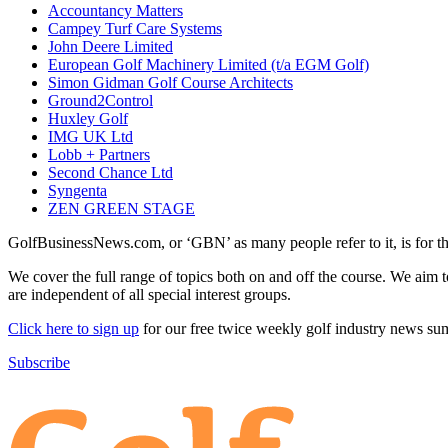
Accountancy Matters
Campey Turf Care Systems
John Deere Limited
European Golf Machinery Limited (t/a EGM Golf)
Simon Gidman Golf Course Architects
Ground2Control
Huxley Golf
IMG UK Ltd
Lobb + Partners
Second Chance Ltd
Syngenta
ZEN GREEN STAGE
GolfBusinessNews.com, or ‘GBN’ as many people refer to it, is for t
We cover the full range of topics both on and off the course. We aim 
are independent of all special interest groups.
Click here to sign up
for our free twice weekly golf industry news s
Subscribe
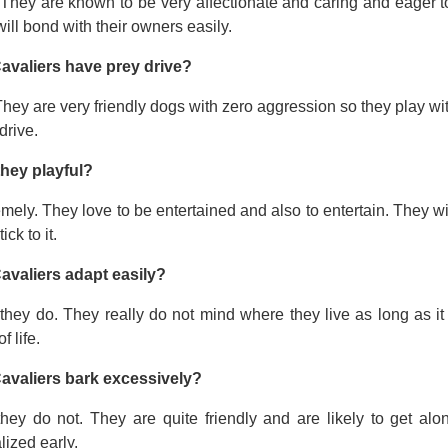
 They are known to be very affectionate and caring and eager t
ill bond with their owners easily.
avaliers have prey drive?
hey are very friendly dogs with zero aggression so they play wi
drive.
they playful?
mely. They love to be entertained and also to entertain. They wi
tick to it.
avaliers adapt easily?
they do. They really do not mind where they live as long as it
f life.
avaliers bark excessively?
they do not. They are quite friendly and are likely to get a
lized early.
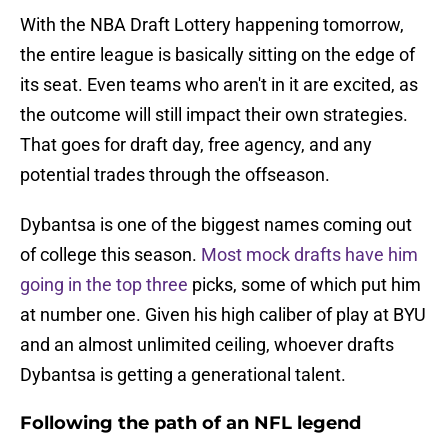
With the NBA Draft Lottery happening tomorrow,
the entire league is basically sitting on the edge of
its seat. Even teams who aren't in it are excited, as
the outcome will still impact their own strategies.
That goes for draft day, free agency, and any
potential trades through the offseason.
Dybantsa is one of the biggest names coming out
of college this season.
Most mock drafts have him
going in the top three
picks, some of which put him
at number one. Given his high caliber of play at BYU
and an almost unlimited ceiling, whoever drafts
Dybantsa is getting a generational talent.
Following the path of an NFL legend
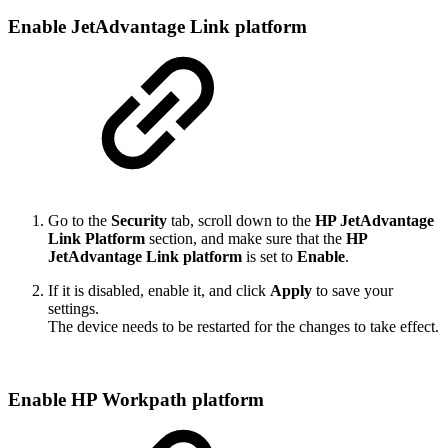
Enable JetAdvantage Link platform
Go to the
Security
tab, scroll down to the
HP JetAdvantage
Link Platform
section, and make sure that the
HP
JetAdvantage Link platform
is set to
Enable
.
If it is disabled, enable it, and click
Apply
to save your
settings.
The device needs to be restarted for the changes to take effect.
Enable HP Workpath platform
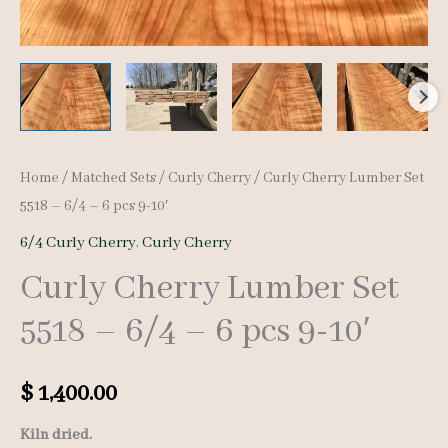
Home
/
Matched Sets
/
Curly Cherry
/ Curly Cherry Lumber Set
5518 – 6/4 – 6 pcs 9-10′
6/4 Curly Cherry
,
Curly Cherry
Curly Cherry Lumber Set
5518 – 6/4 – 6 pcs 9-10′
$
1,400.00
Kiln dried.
◆ ◆ ◆ ◆ ◆ ◆ ◆
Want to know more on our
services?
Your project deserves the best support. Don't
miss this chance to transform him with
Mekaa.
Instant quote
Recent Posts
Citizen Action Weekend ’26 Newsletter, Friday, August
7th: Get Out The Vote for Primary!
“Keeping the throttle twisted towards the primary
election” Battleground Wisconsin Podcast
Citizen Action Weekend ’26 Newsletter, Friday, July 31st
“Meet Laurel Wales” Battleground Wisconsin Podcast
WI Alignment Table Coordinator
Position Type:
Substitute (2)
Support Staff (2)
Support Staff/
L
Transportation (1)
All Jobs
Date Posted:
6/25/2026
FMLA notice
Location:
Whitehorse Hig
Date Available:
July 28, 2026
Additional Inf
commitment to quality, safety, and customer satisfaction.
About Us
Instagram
◆ ◆ ◆ ◆ ◆ ◆ ◆
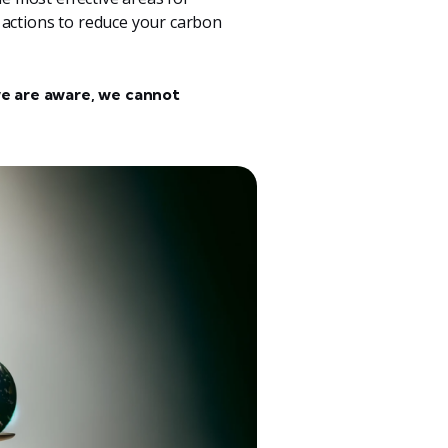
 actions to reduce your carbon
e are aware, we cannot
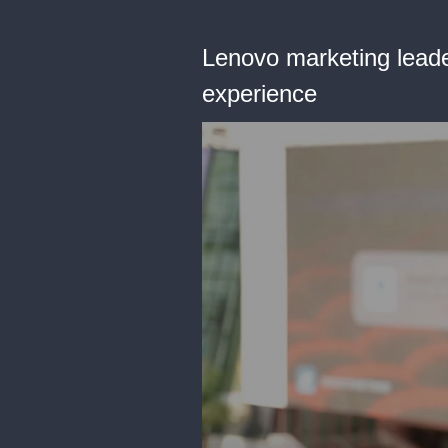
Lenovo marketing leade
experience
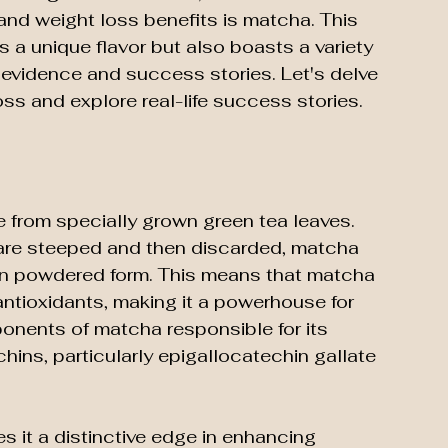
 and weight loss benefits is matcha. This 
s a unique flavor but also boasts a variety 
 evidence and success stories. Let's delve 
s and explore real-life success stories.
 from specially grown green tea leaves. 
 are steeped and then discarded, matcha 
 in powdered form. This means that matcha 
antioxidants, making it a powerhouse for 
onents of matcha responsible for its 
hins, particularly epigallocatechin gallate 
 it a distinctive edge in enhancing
◆ ◆ ◆ ◆ ◆ ◆ ◆
Although pictures appear among the records above, write out exactly only the lines from the one that has "Accountancy Matters" through the one that has "avaliers adapt easily?", and leave the pictures out.

Accountancy Matters
Campey Turf Care Systems
John Deere Limited
European Golf Machinery Limited (t/a EGM Golf)
Simon Gidman Golf Course Architects
Ground2Control
Huxley Golf
IMG UK Ltd
Lobb + Partners
Second Chance Ltd
Syngenta
ZEN GREEN STAGE
GolfBusinessNews.com, or ‘GBN’ as many people refer to it, is for t
We cover the full range of topics both on and off the course. We aim 
are independent of all special interest groups.
Click here to sign up
for our free twice weekly golf industry news s
Subscribe
 They are known to be very affectionate and caring and eager t
ill bond with their owners easily.
avaliers have prey drive?
hey are very friendly dogs with zero aggression so they play wi
drive.
they playful?
mely. They love to be entertained and also to entertain. They wi
tick to it.
avaliers adapt easily?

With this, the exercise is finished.